Exercise objective = Repeat each entry below exactly, omitting any picture it holds.

*** Records provided ***

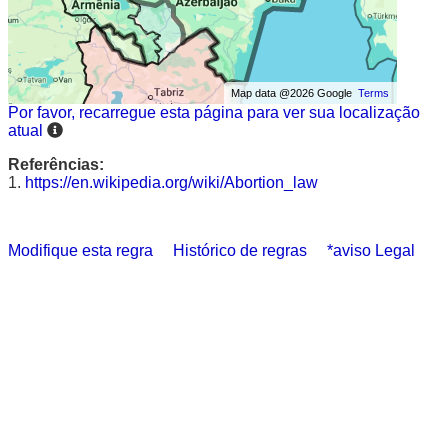
Map data @2026 Google
Terms
Por favor, recarregue esta página para ver sua localização
atual
Referências:
1.
https://en.wikipedia.org/wiki/Abortion_law
Modifique esta regra
Histórico de regras
*aviso Legal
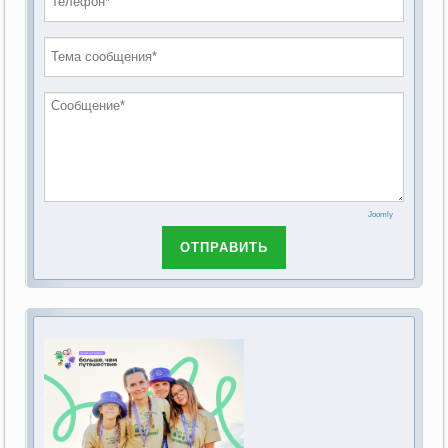
проведению публичных слушаний по
2019 год
обсуждению Федерального закона Российской
2018 год
Федерации от 28 декабря 2013г. №442-ФЗ «Об
основах социального обслуживания граждан в
Российской Федерации»
Joomly
ОТПРАВИТЬ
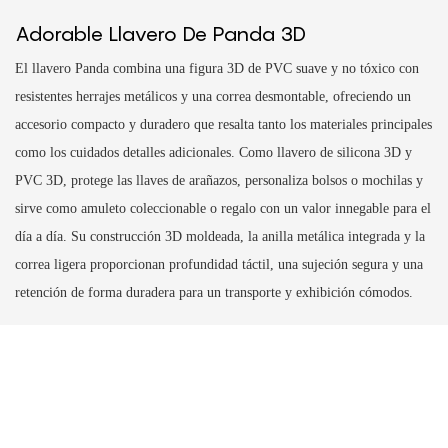
Adorable Llavero De Panda 3D
El llavero Panda combina una figura 3D de PVC suave y no tóxico con
resistentes herrajes metálicos y una correa desmontable, ofreciendo un
accesorio compacto y duradero que resalta tanto los materiales principales
como los cuidados detalles adicionales. Como llavero de silicona 3D y
PVC 3D, protege las llaves de arañazos, personaliza bolsos o mochilas y
sirve como amuleto coleccionable o regalo con un valor innegable para el
día a día. Su construcción 3D moldeada, la anilla metálica integrada y la
correa ligera proporcionan profundidad táctil, una sujeción segura y una
retención de forma duradera para un transporte y exhibición cómodos.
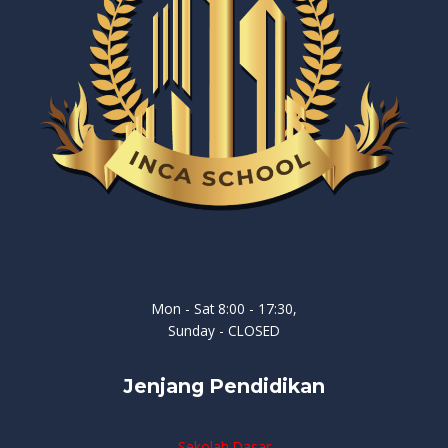
Mon - Sat 8:00 - 17:30,
Sunday - CLOSED
Jenjang Pendidikan
Sekolah Dasar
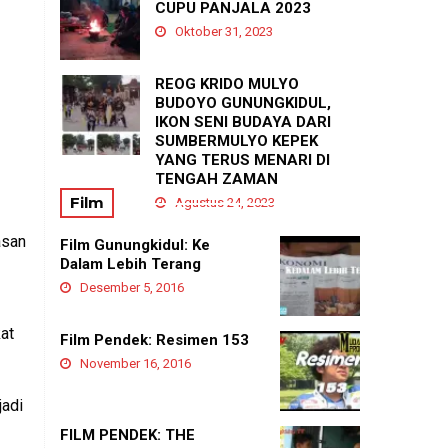
PADUKUHAN GEDANGAN
CUPU PANJALA 2023
Agustus 21, 2025
Oktober 31, 2023
REOG KRIDO MULYO
BUDOYO GUNUNGKIDUL,
IKON SENI BUDAYA DARI
SUMBERMULYO KEPEK
YANG TERUS MENARI DI
TENGAH ZAMAN
Film
Agustus 24, 2023
asan
Film Gunungkidul: Ke
Dalam Lebih Terang
Desember 5, 2016
at
Film Pendek: Resimen 153
November 16, 2016
jadi
FILM PENDEK: THE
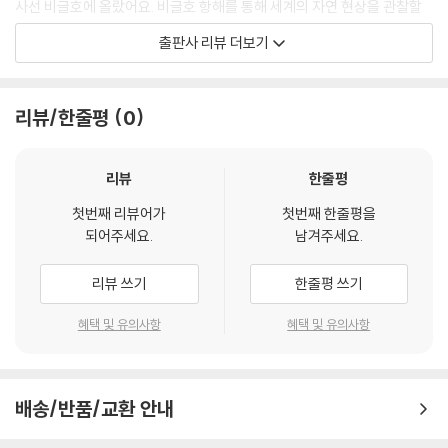
사선 비글호에 올랐어요. 비글호 항해를 통해 세계의 자연 현상을 관찰할
수 있었지요. 세계에서 수집한 연구 자료와 꼼꼼하게 적은 기록을 발표하
출판사 리뷰 더보기
면서 다윈은 어느새 영국에서 주목받는 학자가 되었어요. 긴 항해를 마치
고 돌아온 다윈은 탐사 도중 보았던 여러 자연 현상을 바탕으로 진화론의
토대가 되는 이론인 자연선택설과 《종의 기원》을 발표했습니다. 오늘날 다
리뷰/한줄평
0
윈의 진화론은 교육, 정치, 종교 등 사회 전 분야에 많은 영향을 미쳤답니
다.
리뷰
한줄평
통합지식+ 코너에서는 찰스 다윈의 성공 열쇠와 다윈의 이론에 영향을 준
첫번째 리뷰어가
첫번째 한줄평을
사람들, 창조론과 진화론 등 다양한 배경 지식을 만날 수 있습니다. 인물의
되어주세요.
남겨주세요.
이야기를 따라가며 자연스럽게 역사, 문화, 사회 등 여러 영역의 통합 학습
이 가능합니다.
리뷰 쓰기
한줄평 쓰기
어린이 진로 탐색 코너는 자기 이해와 직업 세계 이해, 진로 설계 등 진로
혜택 및 유의사항
혜택 및 유의사항
탐색 단계별 활동을 담았습니다. 생물학자라는 찰스 다윈의 직업 세계를
더 깊이 이해하고 독자 스스로 자신의 진로를 탐색해 볼 수 있도록 해 줍니
다.
배송/반품/교환 안내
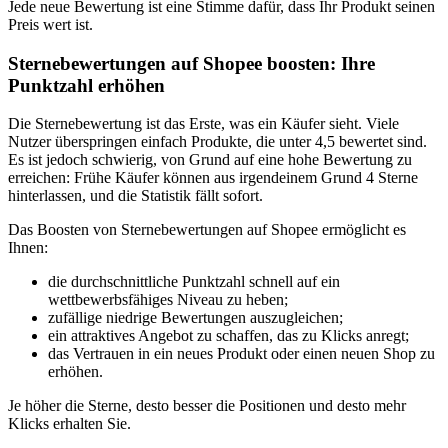
Jede neue Bewertung ist eine Stimme dafür, dass Ihr Produkt seinen
Preis wert ist.
Sternebewertungen auf Shopee boosten: Ihre
Punktzahl erhöhen
Die Sternebewertung ist das Erste, was ein Käufer sieht. Viele
Nutzer überspringen einfach Produkte, die unter 4,5 bewertet sind.
Es ist jedoch schwierig, von Grund auf eine hohe Bewertung zu
erreichen: Frühe Käufer können aus irgendeinem Grund 4 Sterne
hinterlassen, und die Statistik fällt sofort.
Das Boosten von Sternebewertungen auf Shopee ermöglicht es
Ihnen:
die durchschnittliche Punktzahl schnell auf ein
wettbewerbsfähiges Niveau zu heben;
zufällige niedrige Bewertungen auszugleichen;
ein attraktives Angebot zu schaffen, das zu Klicks anregt;
das Vertrauen in ein neues Produkt oder einen neuen Shop zu
erhöhen.
Je höher die Sterne, desto besser die Positionen und desto mehr
Klicks erhalten Sie.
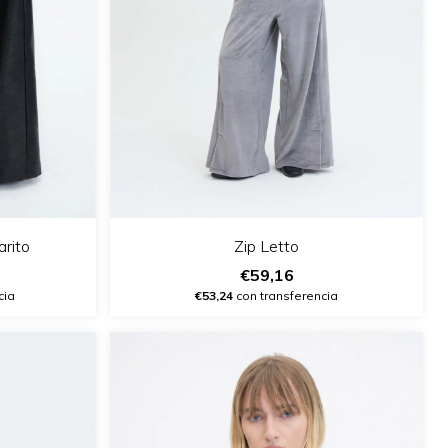
rito
Zip Letto
€59,16
cia
€53,24
con transferencia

*** End of Records provided ***

Solution for this problem =
Map data @2026 Google
Terms
Por favor, recarregue esta página para ver sua localização
atual
Referências:
1.
https://en.wikipedia.org/wiki/Abortion_law
Modifique esta regra
Histórico de regras
*aviso Legal
проведению публичных слушаний по
2019 год
обсуждению Федерального закона Российской
2018 год
Федерации от 28 декабря 2013г. №442-ФЗ «Об
основах социального обслуживания граждан в
Российской Федерации»
Joomly
ОТПРАВИТЬ
Adorable Llavero De Panda 3D
El llavero Panda combina una figura 3D de PVC suave y no tóxico con
resistentes herrajes metálicos y una correa desmontable, ofreciendo un
accesorio compacto y duradero que resalta tanto los materiales principales
como los cuidados detalles adicionales. Como llavero de silicona 3D y
PVC 3D, protege las llaves de arañazos, personaliza bolsos o mochilas y
sirve como amuleto coleccionable o regalo con un valor innegable para el
día a día. Su construcción 3D moldeada, la anilla metálica integrada y la
correa ligera proporcionan profundidad táctil, una sujeción segura y una
retención de forma duradera para un transporte y exhibición cómodos.
Mon - Sat 8:00 - 17:30,
Sunday - CLOSED
Jenjang Pendidikan
Sekolah Dasar
PADUKUHAN GEDANGAN
CUPU PANJALA 2023
Agustus 21, 2025
Oktober 31, 2023
REOG KRIDO MULYO
BUDOYO GUNUNGKIDUL,
IKON SENI BUDAYA DARI
SUMBERMULYO KEPEK
YANG TERUS MENARI DI
TENGAH ZAMAN
Film
Agustus 24, 2023
asan
Film Gunungkidul: Ke
Dalam Lebih Terang
Desember 5, 2016
at
Film Pendek: Resimen 153
November 16, 2016
jadi
FILM PENDEK: THE
사선 비글호에 올랐어요. 비글호 항해를 통해 세계의 자연 현상을 관찰할
수 있었지요. 세계에서 수집한 연구 자료와 꼼꼼하게 적은 기록을 발표하
출판사 리뷰 더보기
면서 다윈은 어느새 영국에서 주목받는 학자가 되었어요. 긴 항해를 마치
고 돌아온 다윈은 탐사 도중 보았던 여러 자연 현상을 바탕으로 진화론의
토대가 되는 이론인 자연선택설과 《종의 기원》을 발표했습니다. 오늘날 다
리뷰/한줄평
0
윈의 진화론은 교육, 정치, 종교 등 사회 전 분야에 많은 영향을 미쳤답니
다.
리뷰
한줄평
통합지식+ 코너에서는 찰스 다윈의 성공 열쇠와 다윈의 이론에 영향을 준
첫번째 리뷰어가
첫번째 한줄평을
사람들, 창조론과 진화론 등 다양한 배경 지식을 만날 수 있습니다. 인물의
되어주세요.
남겨주세요.
이야기를 따라가며 자연스럽게 역사, 문화, 사회 등 여러 영역의 통합 학습
이 가능합니다.
리뷰 쓰기
한줄평 쓰기
어린이 진로 탐색 코너는 자기 이해와 직업 세계 이해, 진로 설계 등 진로
혜택 및 유의사항
혜택 및 유의사항
탐색 단계별 활동을 담았습니다. 생물학자라는 찰스 다윈의 직업 세계를
더 깊이 이해하고 독자 스스로 자신의 진로를 탐색해 볼 수 있도록 해 줍니
다.
배송/반품/교환 안내
Jede neue Bewertung ist eine Stimme dafür, dass Ihr Produkt seinen
Preis wert ist.
Sternebewertungen auf Shopee boosten: Ihre
Punktzahl erhöhen
Die Sternebewertung ist das Erste, was ein Käufer sieht. Viele
Nutzer überspringen einfach Produkte, die unter 4,5 bewertet sind.
Es ist jedoch schwierig, von Grund auf eine hohe Bewertung zu
erreichen: Frühe Käufer können aus irgendeinem Grund 4 Sterne
hinterlassen, und die Statistik fällt sofort.
Das Boosten von Sternebewertungen auf Shopee ermöglicht es
Ihnen:
die durchschnittliche Punktzahl schnell auf ein
wettbewerbsfähiges Niveau zu heben;
zufällige niedrige Bewertungen auszugleichen;
ein attraktives Angebot zu schaffen, das zu Klicks anregt;
das Vertrauen in ein neues Produkt oder einen neuen Shop zu
erhöhen.
Je höher die Sterne, desto besser die Positionen und desto mehr
Klicks erhalten Sie.
rito
Zip Letto
€59,16
cia
€53,24
con transferencia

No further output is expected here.